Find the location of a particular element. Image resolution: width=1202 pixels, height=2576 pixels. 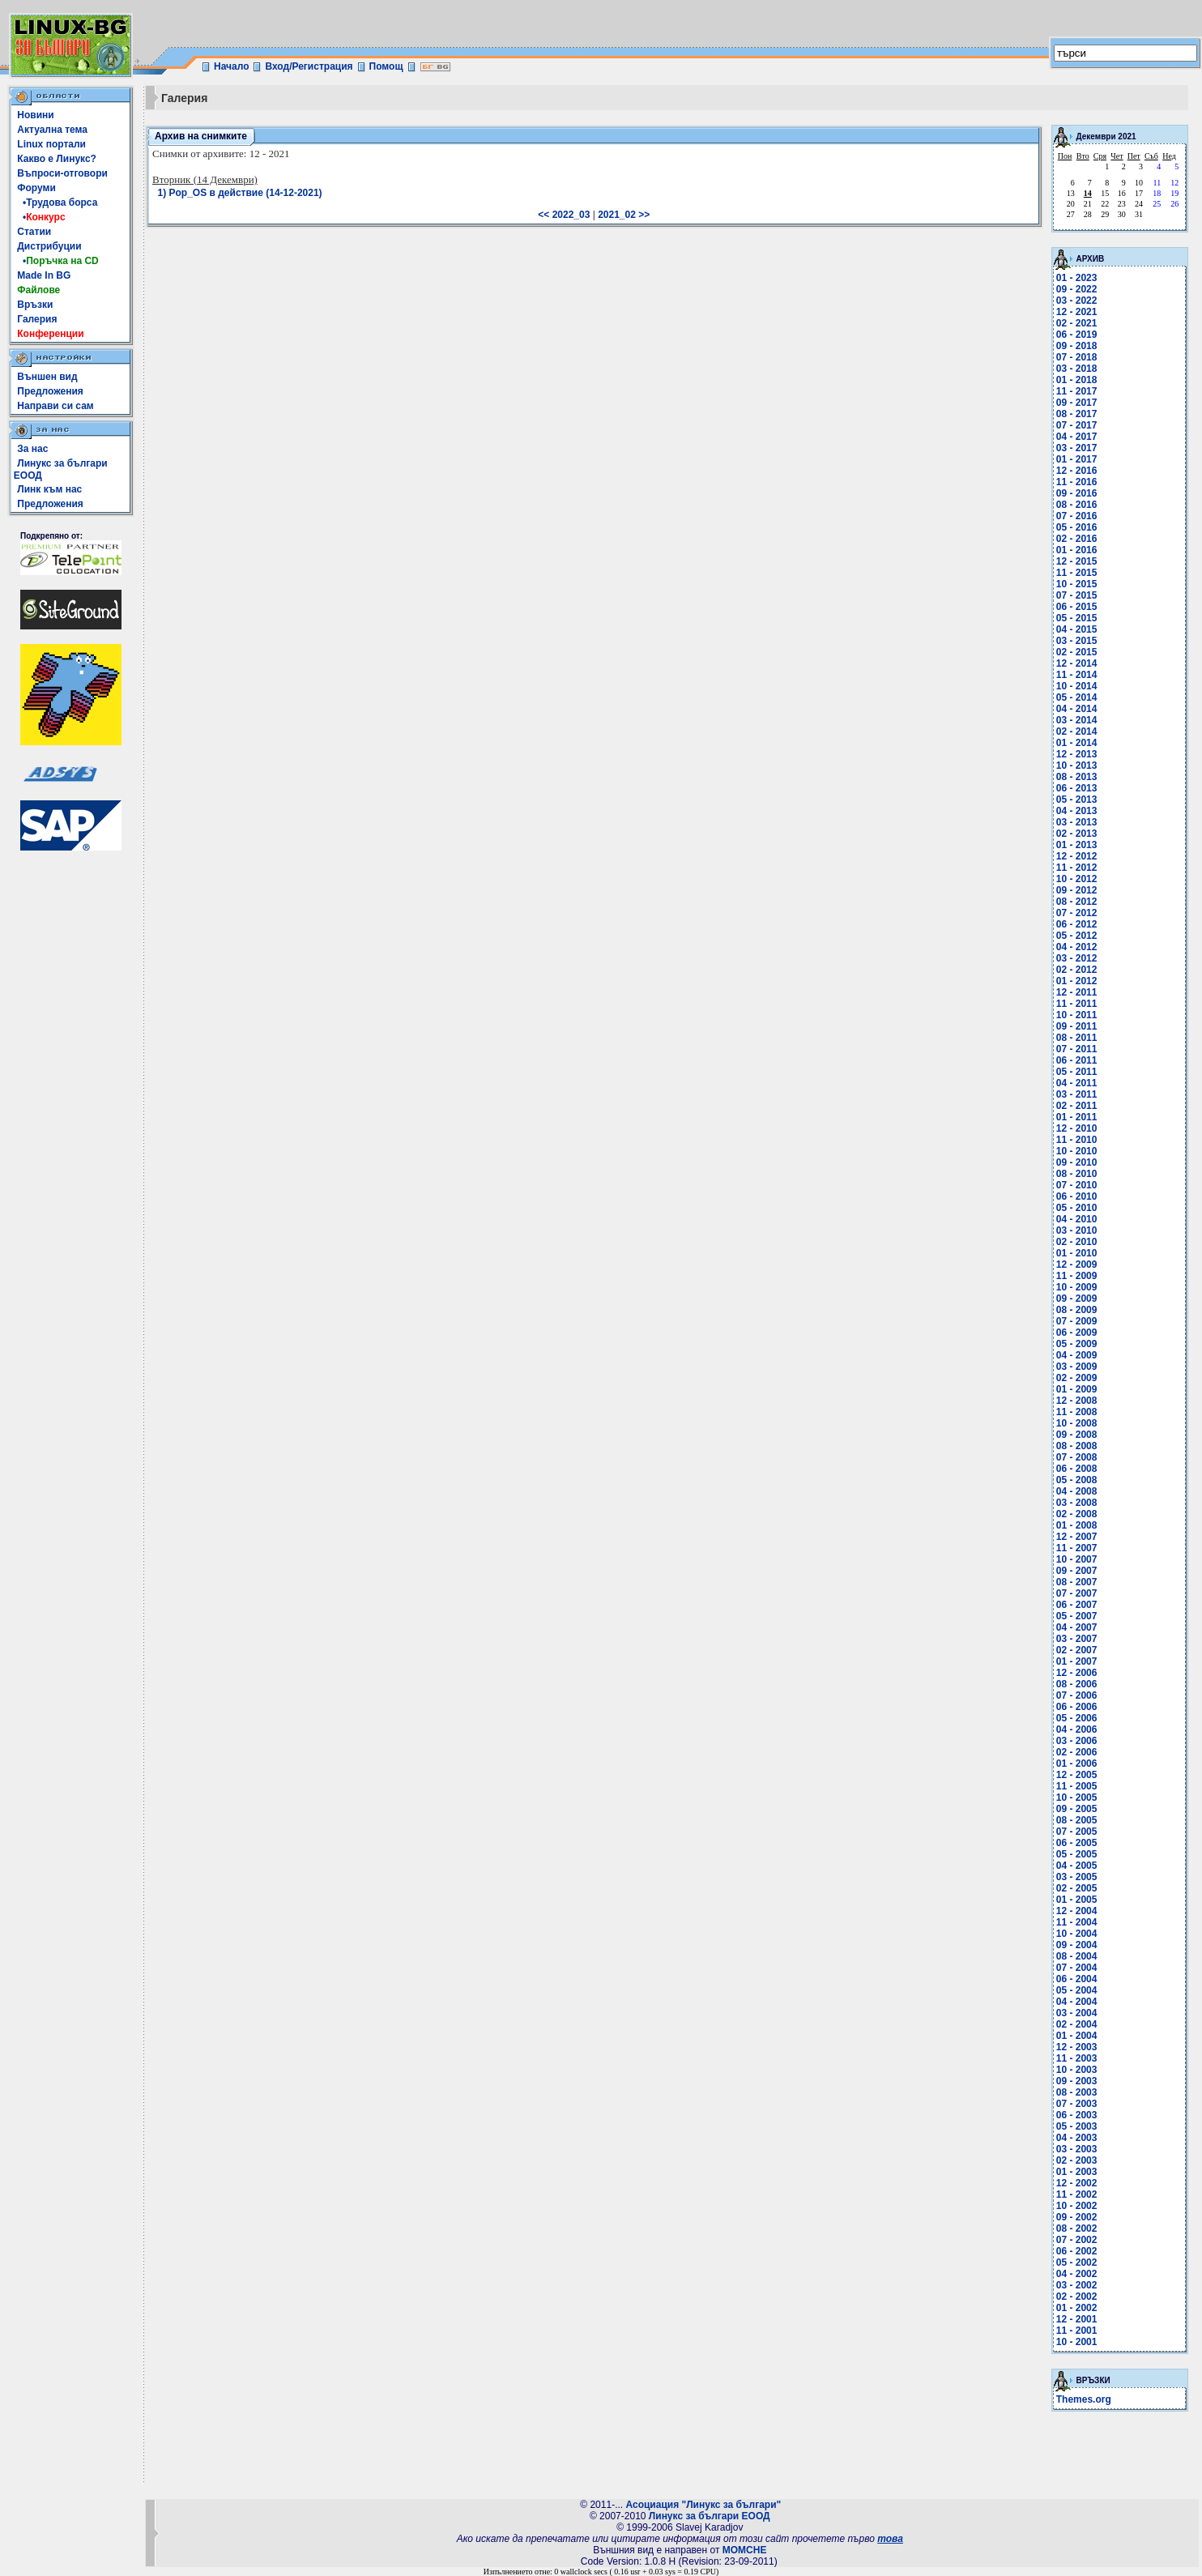

03 - 2014 is located at coordinates (1077, 720).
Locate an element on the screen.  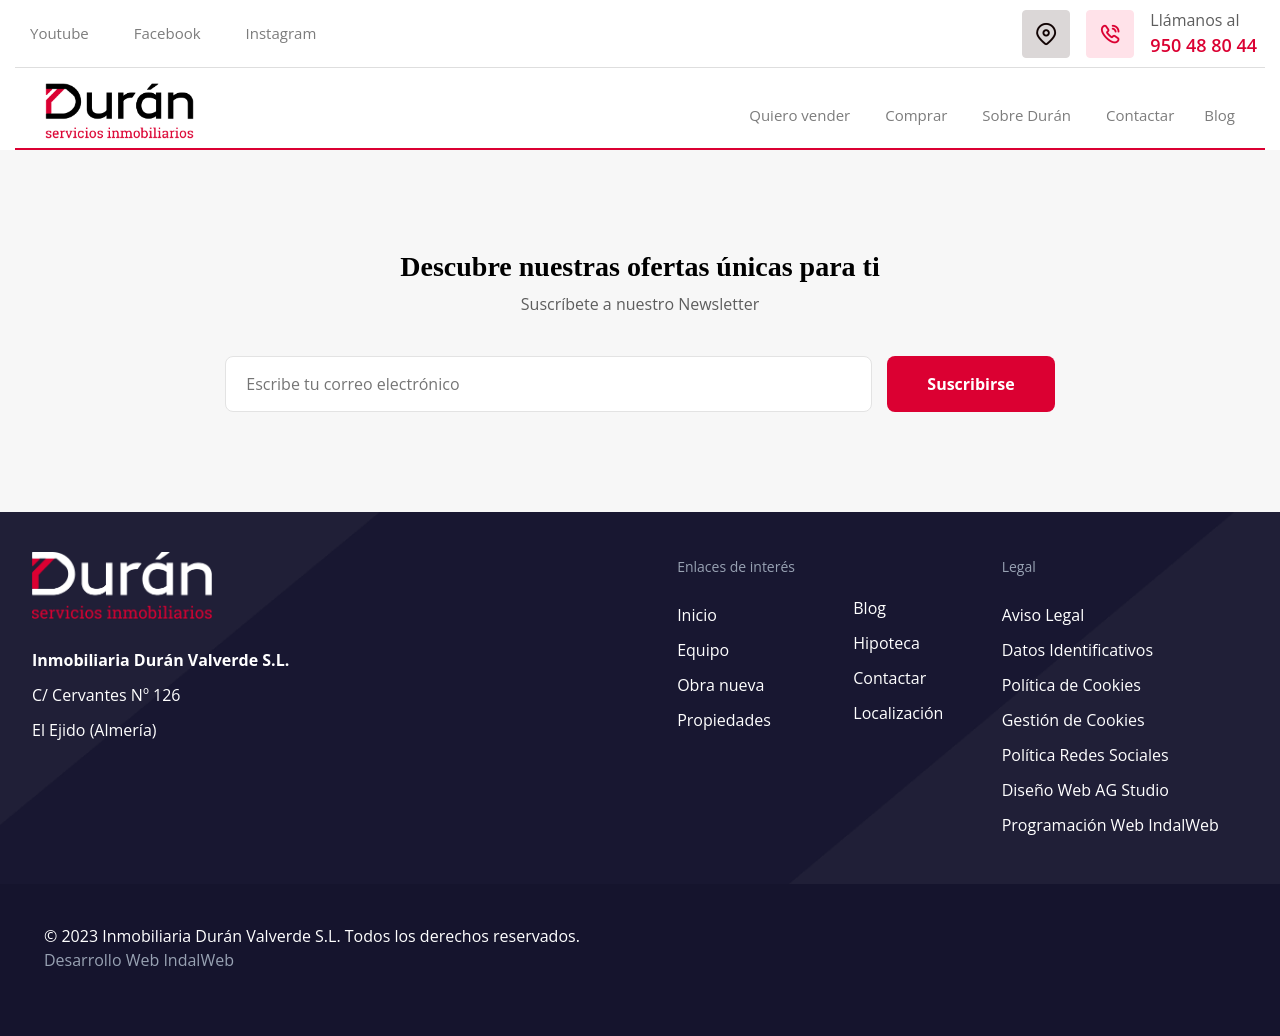
Youtube is located at coordinates (59, 33).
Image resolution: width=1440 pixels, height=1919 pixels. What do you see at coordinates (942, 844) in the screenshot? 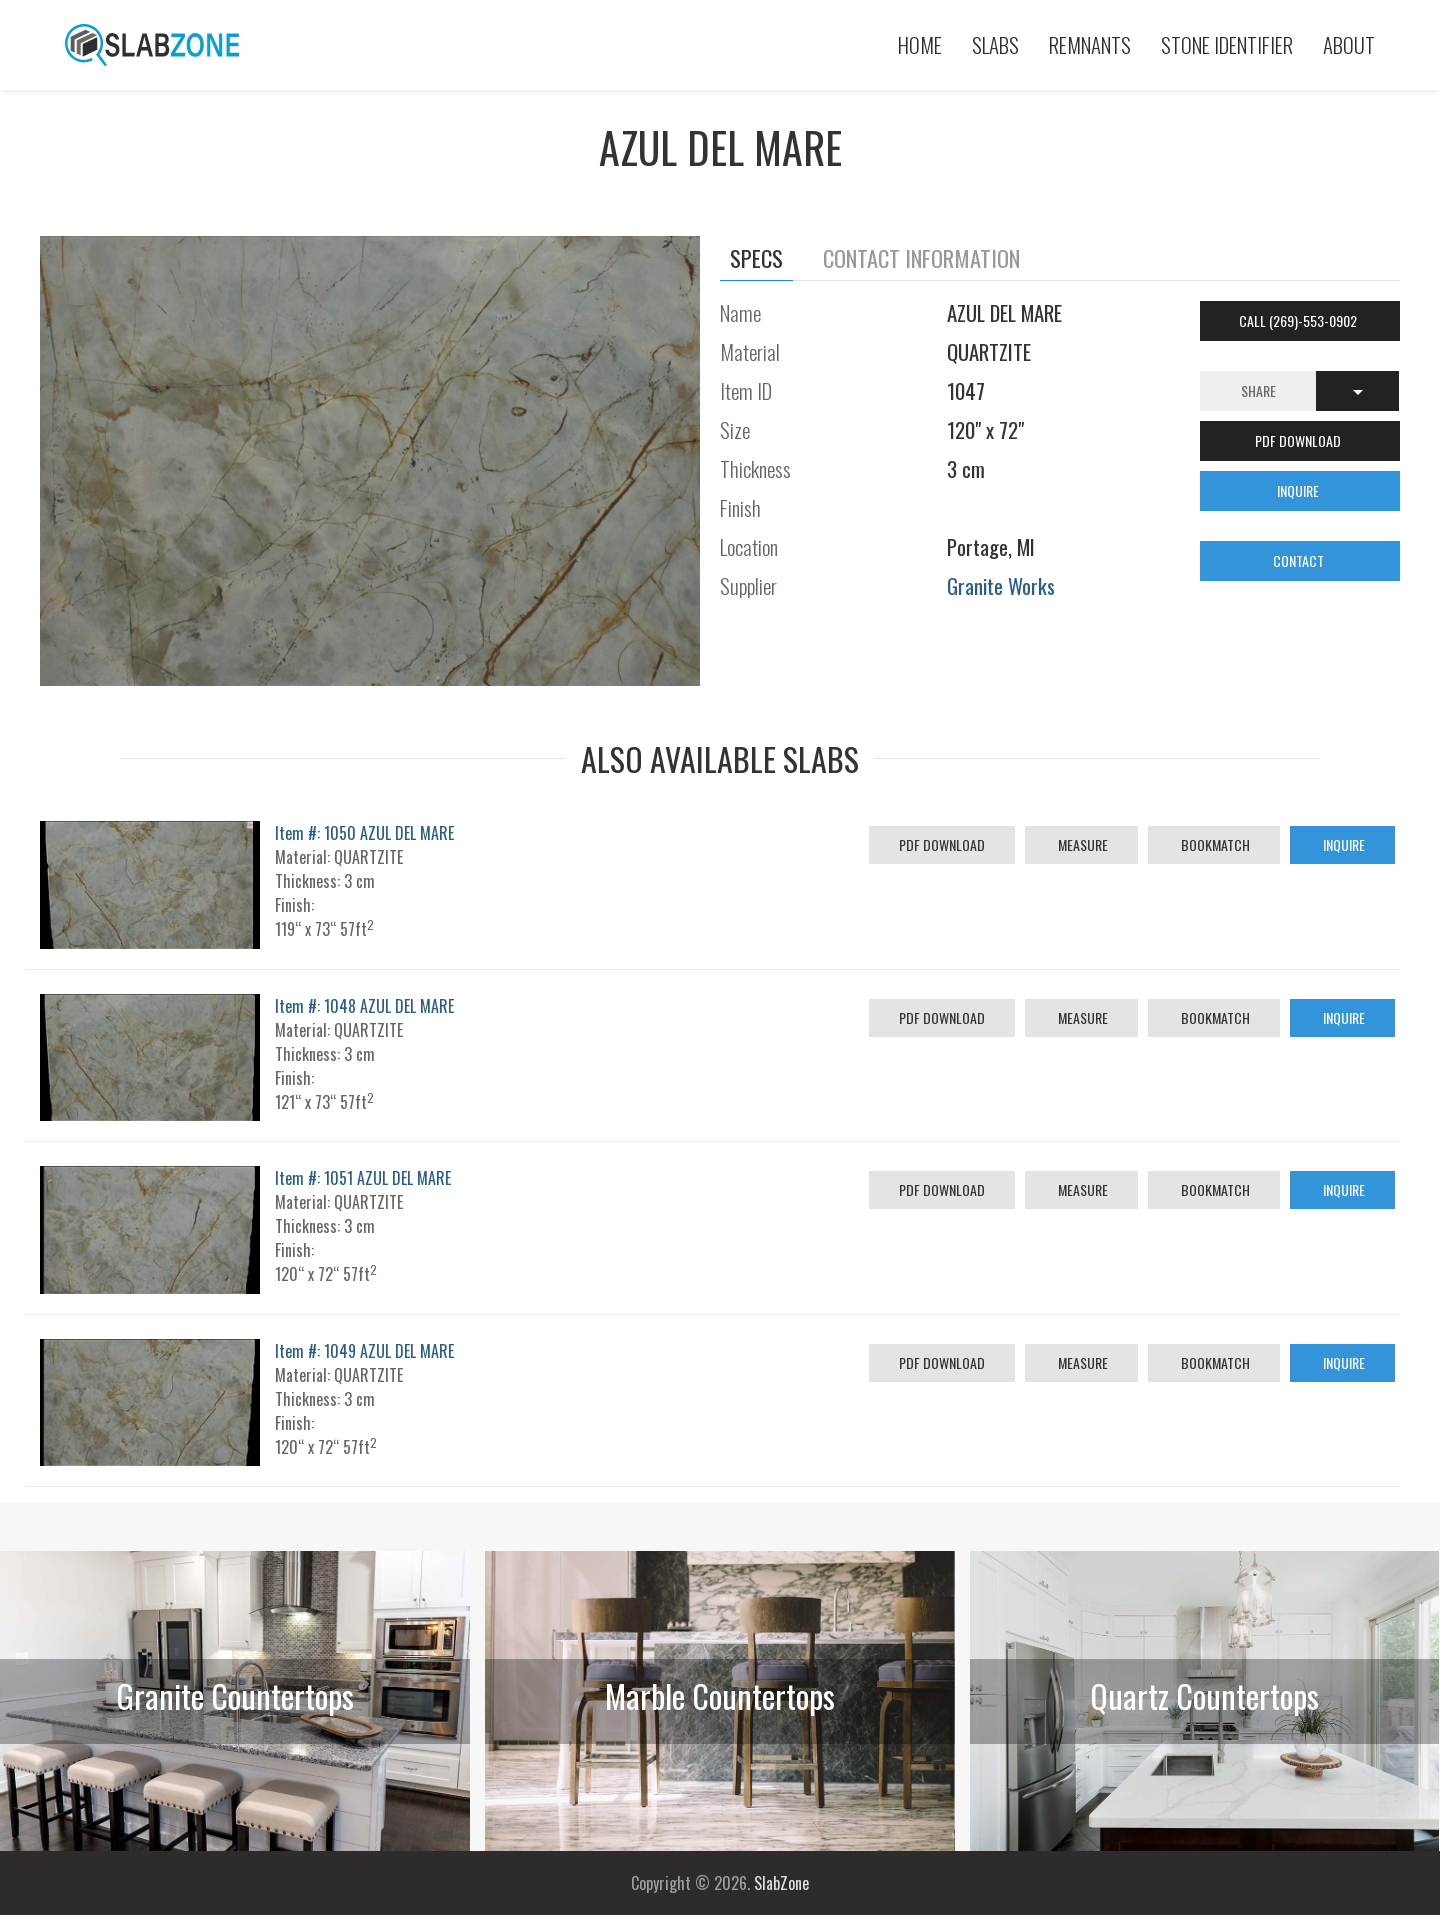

● **EXERCISE DESCRIPTION**: Each line from the one containing "Locate an element on the screen." through the last line of the entries above should be duplicated exactly, both included; leave out pictures and add nothing.

● **WRITTEN ANSWER**:
Locate an element on the screen.  
Youtube is located at coordinates (59, 33).
Image resolution: width=1440 pixels, height=1919 pixels. What do you see at coordinates (942, 844) in the screenshot? 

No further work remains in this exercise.